El ordenador de Shakespeare

Isabel Ferrer

En 1594, William Shakespeare (1564-1616), conocido actor inglés, se tomó un pequeño descanso y dedicó sus esfuerzos a la otra profesión que le haría inmortal, la escritura. No tuvo más remedio. Los teatros londinenses permanecían cerrados por culpa de un brote de peste y nadie representaba piezas suyas, como Tito Andrónico o La doma de la bravía.La tragedia de Romeo y Julieta estaba a punto de llegar, pero el autor dedicó antes una obra al rey Eduardo III, responsable de algunas de las victorias más famosas de la historia militar británica. Escrita en colaboración con varios amigos, pendía sobre ella la duda acerca de la autoría. Un avanzado programa informático estadounidense ha analizado ahora su texto y su lenguaje hasta llegar a una conclusión inapelable. Se trata, en efecto, de un drama "perdido" del hijo predilecto de Stratford-upon-Avon.

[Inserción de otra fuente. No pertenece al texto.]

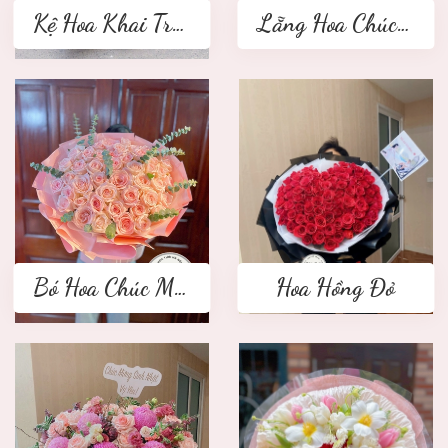
Kệ Hoa Khai Trương 2 tầng
Lẵng Hoa Chúc Mừng
Bó Hoa Chúc Mừng
Hoa Hồng Đỏ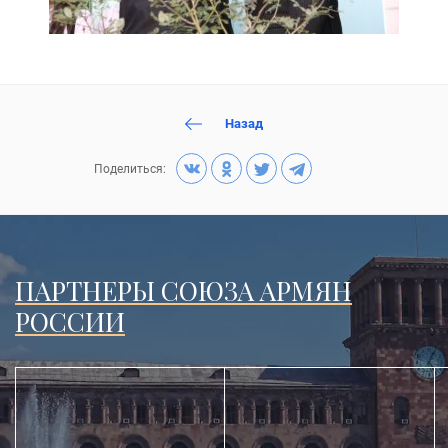
Назад
Поделиться:
ПАРТНЕРЫ СОЮЗА АРМЯН
РОССИИ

Gracias al ordenador, los expertos shakespearianos han podido estudiar a fondo las siete copias conservadas de un texto atribuido incluso a algún tramoyista de la época. "Hemos recopilado todos los signos propios del autor", precisan.

"Al final, la voz personalísima de Shakespeare, con su retórica, con pasión y humanidad, ha borrado la de otros dramaturgos isabelinos que bien pudieran haberla escrito", ha declarado al dominical The Sunday Times John Tobin, de la Universidad norteamericana de Massachusetts.

El propio Shakespeare tuvo en vida problemas con su Eduardo III. No fue un éxito rotundo como La comedia de los errores, escrita antes, o bien El sueño de una noche de verano o El mercader de Venecia, que le seguirían en el tiempo. La falta de claridad sobre el verdadero autor pudo contribuir también a la drástica decisión tomada, cuatro años después de su publicación, por la corte. Jaime VI de Escocia estaba a punto de suceder a la reina Isabel I y la condena de los "intrusos e indeseables" escoceses de la trama resultaba inaceptable. O dicho en términos contemporáneos, políticamente muy incorrecto.

Olvidada para la escena entre 1599 y 1987, Eduardo III cuenta en sus cinco actos los avatares de las primeras campañas militares de la Guerra de los Cien Años.

Una época negra para las relaciones franco-inglesas debido a la presencia de posesiones de esta última en Francia y la disputa por el dominio del mar y de sus rentables rutas comerciales. Los monarcas ingleses trataban además de contener los avances escoceses desde el norte. Eduardo III de Inglaterra (1312-1377) reclamó la corona al morir Carlos IV, y victorias suyas, como la de Sluys (1340), donde fue destruida la armada gala, o Crécy (1346), con los arqueros ingleses aniquilando a los ballesteros continentales, sobresalen aún en los anales militares británicos. La obra concluye con la humillación del rey David II de Escocia y contiene pasajes que han hecho las delicias de los expertos. El intento de seducción de la hermosa condesa de Salisbury es, según puntualiza el propio John Tobin, "una joya clásica de Shakespeare".

Recuperar una pieza de uno de los padres de la literatura universal no suele pasar inadvertido, y ésta tiene ya un lugar en la edición más respetada dedicada al autor. La Serie Arden, iniciada en 1899 y sustituida en 1951 por la Nueva Arden, añadirá Eduardo III a sus textos para estudiantes a principios del próximo siglo.

El teatro, verdadero hogar del dramaturgo, también está estremecido. En 1594, Shakespeare disponía de suficiente dinero como para adquirir una participación en la compañía Lord Chamberlain's Men. Con varios éxitos a sus espaldas, los veteranos actores del grupo le aceptaron también en calidad de escritor permanente para la sede que buscaban en Londres. La llamaron El Teatro, y los biógrafos suponen que pudo escribir a razón de dos obras anuales.

Sus herederos más internacionales, la Royal Shakespeare Company, esperan incluirla pronto en su repertorio habitual. Greg Doran, el director asociado, desea presentarla junto con Eduardo II, de Christopher Marlowe. Para Shakespeare será el estreno de su obra 39ª. Su contemporáneo murió a los 29 años. Él vivió 52 largos años, cargados aún de sorpresas.